FLAVA A Foundational Language And Vision Alignment Model

[ bert  masked-language-modeling  clip  simvlm  multimodal  vit  masked-image-modeling  deep-learning  constrast-loss  image-text-matching  transformer  ]

This is my reading note for FLAVA: A Foundational Language And Vision Alignment Model. This paper proposes a multi modality model. Especially, the model not only work across modality, but also on each modality and joint modality. To do that, it contains loss functions for both within modality but also across modality. It also proposes to use the same architecture for vision encoder, Text encoder as well as multi -modality encoder.


Purely contrastive methods, however, also have important shortcomings. Their cross-modal nature does not make them easily usable on multimodal problems that require dealing with both modalities at the same time. (p. 1)

In contrast, the recent literature is rich with transformer models that explicitly target the multimodal vision-and language domain by having earlier fusion and shared self attention across modalities. For those cases, however, the unimodal vision-only or language-only performance of the model is often either glossed over or ignored completely. (p. 1)

a true foundation model in the vision and language space should not only be good at vision, or language, or vision-and-language problems–it should be good at all three, at the same time. (p. 1)

FLAVA learns strong representations through joint pretraining on both unimodal and multimodal data while encompassing cross-modal “alignment” objectives and multimodal “fusion” objectives. (p. 1)

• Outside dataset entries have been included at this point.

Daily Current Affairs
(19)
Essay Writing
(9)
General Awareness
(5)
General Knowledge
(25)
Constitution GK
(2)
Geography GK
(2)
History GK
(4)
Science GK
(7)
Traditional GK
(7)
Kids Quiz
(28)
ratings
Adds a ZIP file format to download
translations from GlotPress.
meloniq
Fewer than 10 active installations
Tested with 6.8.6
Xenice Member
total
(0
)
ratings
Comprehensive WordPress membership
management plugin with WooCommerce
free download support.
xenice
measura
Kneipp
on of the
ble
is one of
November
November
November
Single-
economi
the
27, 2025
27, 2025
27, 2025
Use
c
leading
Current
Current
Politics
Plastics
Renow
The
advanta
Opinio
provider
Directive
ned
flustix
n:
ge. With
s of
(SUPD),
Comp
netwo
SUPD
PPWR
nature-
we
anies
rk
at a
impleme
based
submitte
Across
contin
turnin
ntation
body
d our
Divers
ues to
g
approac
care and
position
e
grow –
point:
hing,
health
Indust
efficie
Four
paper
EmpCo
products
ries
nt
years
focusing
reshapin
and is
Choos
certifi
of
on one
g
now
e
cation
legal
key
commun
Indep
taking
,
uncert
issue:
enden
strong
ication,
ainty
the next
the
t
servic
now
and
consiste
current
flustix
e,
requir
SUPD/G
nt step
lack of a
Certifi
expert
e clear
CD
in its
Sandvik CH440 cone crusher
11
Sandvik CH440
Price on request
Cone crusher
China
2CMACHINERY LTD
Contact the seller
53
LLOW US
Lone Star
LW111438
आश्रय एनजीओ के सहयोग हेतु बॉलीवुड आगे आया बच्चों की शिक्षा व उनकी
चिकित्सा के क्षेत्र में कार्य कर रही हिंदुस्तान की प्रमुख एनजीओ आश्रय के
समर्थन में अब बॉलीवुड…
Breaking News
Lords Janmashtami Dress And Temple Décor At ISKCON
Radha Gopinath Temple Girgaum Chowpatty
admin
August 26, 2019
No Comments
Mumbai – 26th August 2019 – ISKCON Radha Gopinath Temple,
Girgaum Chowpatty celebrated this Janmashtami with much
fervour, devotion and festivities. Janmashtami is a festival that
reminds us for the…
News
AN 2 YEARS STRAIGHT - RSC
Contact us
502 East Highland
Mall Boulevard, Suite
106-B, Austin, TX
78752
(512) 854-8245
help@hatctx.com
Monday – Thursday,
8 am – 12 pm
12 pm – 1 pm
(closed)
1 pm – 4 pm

Generally, models in the vision-and-language space can be divided into two categories: (i) dual encoders where the image and text are encoded separately followed by a shallow interaction layer for downstream tasks [50, 83]; and (ii) fusion encoder(s) with self-attention spanning across the modalities [16, 34, 44, 45, 62–65, 70, 71, 101, 102, 109, 118, 120]. The dual encoder approach works well for unimodal [107, 108] and cross-modal retrieval tasks [66, 81] but their lack of fusion usually causes them to underperform on tasks that involve visual reasoning and question answering [39, 53, 93, 96] which is where models based on fusion encoder(s) shine. (p. 2)

Within the fusion encoder category, a further distinction can be made as to whether the model uses a single transformer for early and unconstrained fusion between modalities (e.g., VisualBERT, UNITER, VLBERT, OSCAR [16, 63, 65, 101, 120]) or allows cross-attention only in specific co-attention transformer layers while having some modality specific layers (e.g., LXMERT, ViLBERT, ERNIE-ViL [70, 71, 102, 116]. Another distinguishing factor between different models lies in the image features that are used, ranging from region features [63, 70, 118], to patch embeddings [54, 62, 109], to convolution or grid features [46, 51].

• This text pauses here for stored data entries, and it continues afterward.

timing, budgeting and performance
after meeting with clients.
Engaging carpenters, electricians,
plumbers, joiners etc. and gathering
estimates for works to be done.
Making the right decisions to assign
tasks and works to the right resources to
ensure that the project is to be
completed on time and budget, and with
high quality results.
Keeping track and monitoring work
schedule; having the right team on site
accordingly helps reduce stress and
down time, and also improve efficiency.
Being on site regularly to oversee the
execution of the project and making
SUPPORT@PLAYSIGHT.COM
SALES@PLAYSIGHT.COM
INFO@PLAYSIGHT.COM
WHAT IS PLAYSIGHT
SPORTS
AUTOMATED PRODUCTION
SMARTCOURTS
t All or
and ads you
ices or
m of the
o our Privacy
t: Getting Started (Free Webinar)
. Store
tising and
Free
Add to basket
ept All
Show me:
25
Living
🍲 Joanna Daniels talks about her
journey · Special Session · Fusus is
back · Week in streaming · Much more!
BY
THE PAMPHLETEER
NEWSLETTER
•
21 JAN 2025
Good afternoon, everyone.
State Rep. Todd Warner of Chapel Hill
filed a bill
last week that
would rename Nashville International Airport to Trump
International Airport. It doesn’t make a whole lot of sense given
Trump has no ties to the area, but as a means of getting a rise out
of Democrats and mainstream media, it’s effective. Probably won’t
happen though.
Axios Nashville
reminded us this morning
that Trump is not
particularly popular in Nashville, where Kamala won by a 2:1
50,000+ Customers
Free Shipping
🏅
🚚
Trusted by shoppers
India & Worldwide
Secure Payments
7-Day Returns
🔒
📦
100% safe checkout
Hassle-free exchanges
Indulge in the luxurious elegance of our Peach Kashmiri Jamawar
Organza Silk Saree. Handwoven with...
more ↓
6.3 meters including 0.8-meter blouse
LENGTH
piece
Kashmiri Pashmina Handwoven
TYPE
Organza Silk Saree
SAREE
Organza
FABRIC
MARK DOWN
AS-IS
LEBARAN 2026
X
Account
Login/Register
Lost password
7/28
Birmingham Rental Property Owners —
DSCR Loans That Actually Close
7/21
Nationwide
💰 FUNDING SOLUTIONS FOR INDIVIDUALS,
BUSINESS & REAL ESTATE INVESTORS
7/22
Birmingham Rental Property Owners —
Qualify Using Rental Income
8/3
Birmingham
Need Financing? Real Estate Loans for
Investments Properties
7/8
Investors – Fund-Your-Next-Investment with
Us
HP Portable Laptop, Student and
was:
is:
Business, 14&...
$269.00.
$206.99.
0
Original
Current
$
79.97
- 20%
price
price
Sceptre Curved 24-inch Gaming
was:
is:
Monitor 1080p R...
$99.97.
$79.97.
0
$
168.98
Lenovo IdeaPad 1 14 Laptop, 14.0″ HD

Dual encoder models use contrastive pretraining to predict the correct N paired combinations among N2 possibilities. On the other hand, with fusion encoders, inspired by unimodal pretraining schemes such as masked language modeling [28, 68], masked image modeling [5], and causal language modeling [84], numerous pretraining tasks have been explored: (i) Masked Language Modeling (MLM) for V&L where masked words in the caption are predicted with help of the paired image [63, 70, 102]; (ii) prefixLM, where with the help of an image, the model tries to complete a caption [26, 109]; (iii) image-text matching, where the model predicts whether given pair of image and text match or not; and (iv) masked region modeling, where the model regresses onto the image features or predicts its object class. (p. 2)

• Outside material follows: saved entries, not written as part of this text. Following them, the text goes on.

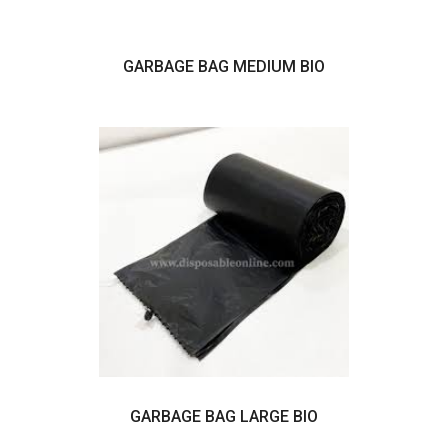
GARBAGE BAG MEDIUM BIO
GARBAGE BAG LARGE BIO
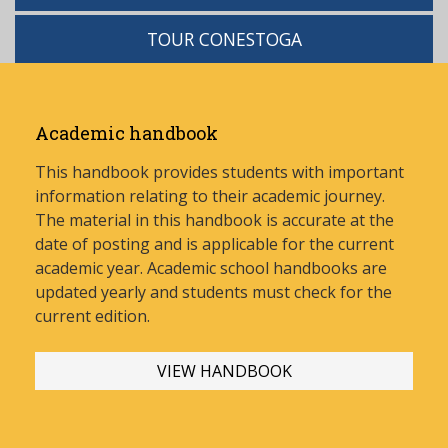
TOUR CONESTOGA
Academic handbook
This handbook provides students with important
information relating to their academic journey.
The material in this handbook is accurate at the
date of posting and is applicable for the current
academic year. Academic school handbooks are
updated yearly and stud
ents must check for the
current edition.
VIEW HANDBOOK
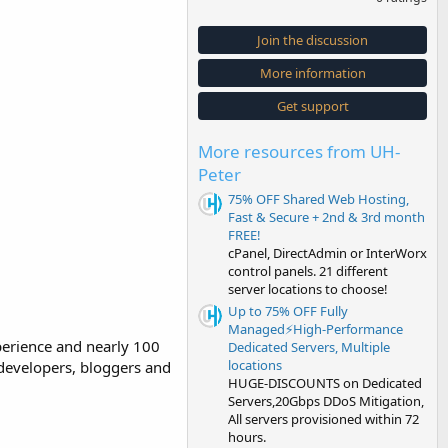
0
0
s
Join the discussion
t
a
More information
r
(
s
Get support
)
More resources from UH-
Peter
75% OFF Shared Web Hosting,
Fast & Secure + 2nd & 3rd month
FREE!
cPanel, DirectAdmin or InterWorx
control panels. 21 different
server locations to choose!
Up to 75% OFF Fully
Managed⚡️High-Performance
perience and nearly 100
Dedicated Servers, Multiple
locations
 developers, bloggers and
HUGE-DISCOUNTS on Dedicated
Servers,20Gbps DDoS Mitigation,
All servers provisioned within 72
hours.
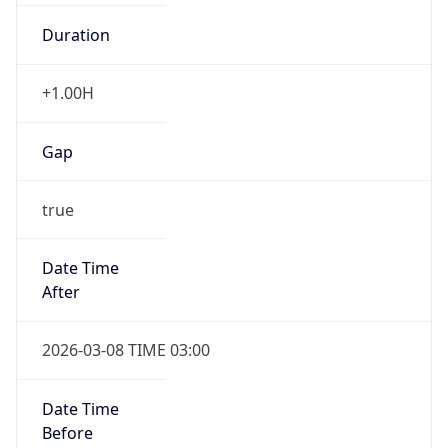
Duration
+1.00H
Gap
true
Date Time
After
2026-03-08 TIME 03:00
Date Time
Before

FLAVA: A Foundational Language And Vision Alignment Model

The model architecture

The FLAVA model architecture is shown in Figure 2. The model involves an image encoder to extract unimodal image representations, a text encoder to obtain unimodal text representations, and a multimodal encoder to fuse and align the image and text representations for multimodal reasoning, all of which are based on transformers. (p. 3)

Image encoder

We adopt the ViT architecture [31] for the image encoder. Given an input image, we resize it to a fixed image size and split the image into patches, which are then linearly embedded and fed into a transformer model (along with positional embeddings and an extra image classification token [CLS I]). The image encoder output is a list of image hidden state vectors {hI }, each corresponding to an image patch, plus an additional hCLS,I for [CLS I]. We use the ViT-B/16 architecture for our image encoder. (p. 3)

Text encoder

Given an input piece of text (e.g., a sentence or a pair of sentences), we first tokenize and embed it into a list of word vectors following [28]. Then, we apply a transformer model over the word vectors to encode them into a list of hidden state vectors {hT }, including hCLS,T for the text classification [CLS T] token. Importantly, different from prior work, our text encoder has exactly the same architecture as the visual encoder, i.e., we use the same ViT architecture (but with different parameters) for both the visual and textual encoder, i.e. ViT-B/16. (p. 3)

Multimodal encoder

We use a separate transformer to fuse the image and text hidden states. Specifically, we apply two learned linear projections over each hidden state vector in {hI } and {hT }, and concatenate them into a single list with an additional [CLS M] token added, as shown in Figure 2. This concatenated list is fed into the multimodal encoder transformer (also based on the ViT architecture), allowing cross-attention between the projected unimodal image and text representations and fusing the two modalities. The output from the multimodal encoder is a list of hidden states {hM}, each corresponding to a unimodal vector from {hI } or {hT } (and a vector hCLS,M for [CLS M]). (p. 3)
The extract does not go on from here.